Robot-assisted distal pancreatectomy (RDP) is increasingly used as an alternative to laparoscopic distal pancreatectomy (LDP) in patients with resectable pancreatic cancer but comparative multicenter studies confirming the safety and efficacy of RDP are lacking.
An international, multicenter, retrospective, cohort study, including consecutive patients undergoing RDP and LDP for resectable pancreatic cancer in 33 experienced centers from 11 countries (2010–2019). The primary outcome was R0-resection. Secondary outcomes included lymph node yield, major complications, conversion rate, and overall survival.
In total, 542 patients after minimally invasive distal pancreatectomy were included: 103 RDP (19%) and 439 LDP (81%). The R0-resection rate was comparable (75.7% RDP vs. 69.3% LDP, p = 0.404).
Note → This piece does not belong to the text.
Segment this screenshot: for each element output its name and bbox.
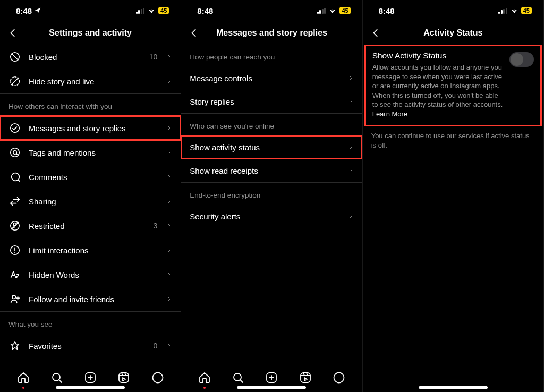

RDP was associated with longer operative time (290 vs. 240 min, p < 0.001), more vascular resections (7.6% vs. 2.7%, p = 0.030), lower conversion rate (4.9% vs. 17.3%, p = 0.001), more major complications (26.2% vs. 16.3%, p = 0.019), improved lymph node yield (18 vs. 16, p = 0.021), and longer hospital stay (10 vs. 8 days, p = 0.001). The 90-day mortality (1.9% vs. 0.7%, p = 0.268) and overall survival (median 28 vs. 31 months, p = 0.599) did not differ significantly between RDP and LDP, respectively.
In selected patients with resectable pancreatic cancer, RDP and LDP provide a comparable R0-resection rate and overall survival in experienced centers. Although the lymph node yield and conversion rate appeared favorable after RDP, LDP was associated with shorter operating time, less major complications, and shorter hospital stay. The specific benefits associated with each approach should be confirmed by multicenter, randomized trials.